I realize most people in the world would not agree.  But then, most people in the world have never felt safe.  And they never will.  Because they keep looking outside themselves for the feeling of safety.  They’re expecting the illusion to give them something real.  It’s kind of crazy, if you really look at it.  They’re expecting the impossible.

Generating safety starts by generating the feeling of safety.  You’re hearing this from someone who spent most of his life feeling (and being) very unsafe.  It took me a long time to ‘get it’.

My life has changed dramatically in the last few months, and as far as I can tell, it started when I really got how important it is to consciously meet my needs.  That’s why I recorded the Seven Spheres meditation technique – as a way to get in touch with my needs.  It’s not the only way to meet your needs.  But it’s one way.  It’s a good starting point.  If you’re interested, you can order it directly from the link below.

It’s not going to immediately end the frustration or impatience, but over time it will.  And it will do a whole lot more as well.

Just remember to do your processing too!


Leslie May 9, 2011 at 7:04 pm

I Know That Writing Out The Things That Frustrate You Can Be Very Good Therapy.
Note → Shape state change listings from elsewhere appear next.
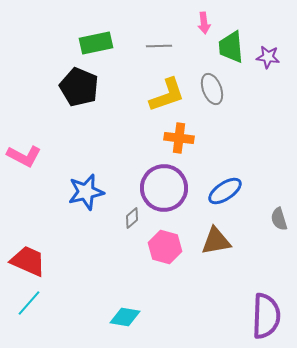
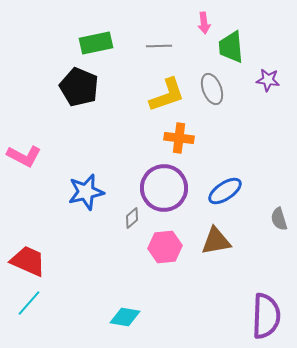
purple star: moved 23 px down
pink hexagon: rotated 20 degrees counterclockwise
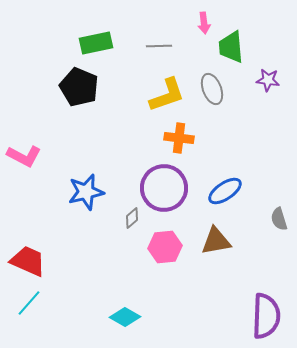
cyan diamond: rotated 20 degrees clockwise
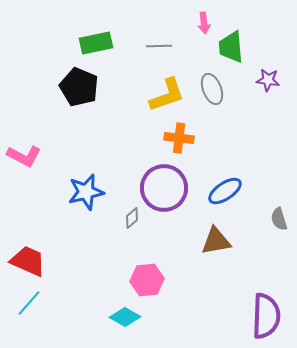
pink hexagon: moved 18 px left, 33 px down
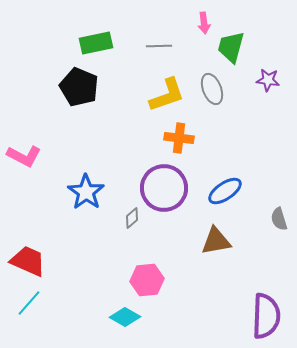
green trapezoid: rotated 20 degrees clockwise
blue star: rotated 24 degrees counterclockwise
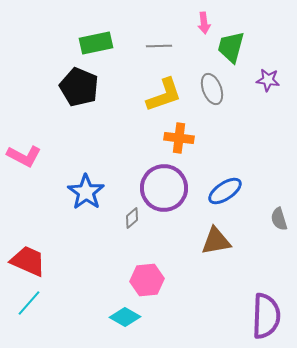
yellow L-shape: moved 3 px left
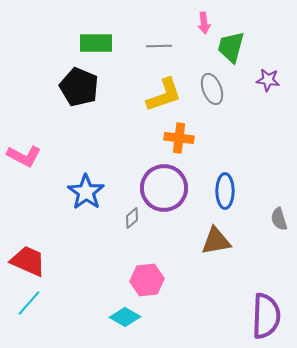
green rectangle: rotated 12 degrees clockwise
blue ellipse: rotated 56 degrees counterclockwise
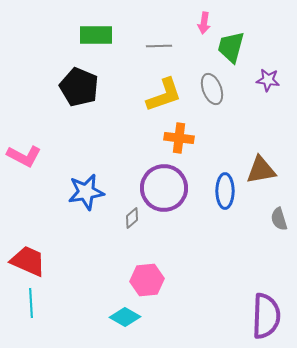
pink arrow: rotated 15 degrees clockwise
green rectangle: moved 8 px up
blue star: rotated 27 degrees clockwise
brown triangle: moved 45 px right, 71 px up
cyan line: moved 2 px right; rotated 44 degrees counterclockwise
I’ve TRIED IT, And IT WORKS! But Then I Think Maybe I Can Stop, And My Frustrations Will Be Gone Also. But That’s Just NOT SO! You Have To KEEP AT IT, Until IT BECOMES A PART OF YOU! THEN, AND ONLY THEN CAN YOU BE TRULY FREE FROM IT!

Mark Ivar Myhre May 10, 2011 at 8:43 am

As I’m reading your comments, I realize that the frustration sticks around (usually) because there’s a certain word that follows the word ‘frustration’.
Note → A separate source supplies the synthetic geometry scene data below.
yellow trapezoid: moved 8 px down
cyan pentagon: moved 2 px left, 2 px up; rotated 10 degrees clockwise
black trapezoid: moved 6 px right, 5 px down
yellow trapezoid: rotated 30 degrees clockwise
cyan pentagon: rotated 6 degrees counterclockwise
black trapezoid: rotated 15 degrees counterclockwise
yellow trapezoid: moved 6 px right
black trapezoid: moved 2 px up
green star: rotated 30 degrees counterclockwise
And that word is ‘because’. As in, “I’m frustrated because…” And what follows usually involves another person or situation that we can’t change.

For example… “I’m frustrated because so-and-so won’t change.”

Now for me personally, I’m frustrated because I have so many things I want to do, and not enough time to do them all. As I realized this just a few minutes ago, I decided to go to my shadow and see what’s there. Once in my shadow, I saw the helplessness and powerlessness of that frustration. I felt it and released it. Then I forgave myself for it. Then I brought in the ‘light shadow’ part of me – to bring in a new energy of peace and calmness and ‘dominion over time’.

We’ll see if it helps… I’ve still got a million things I want to do!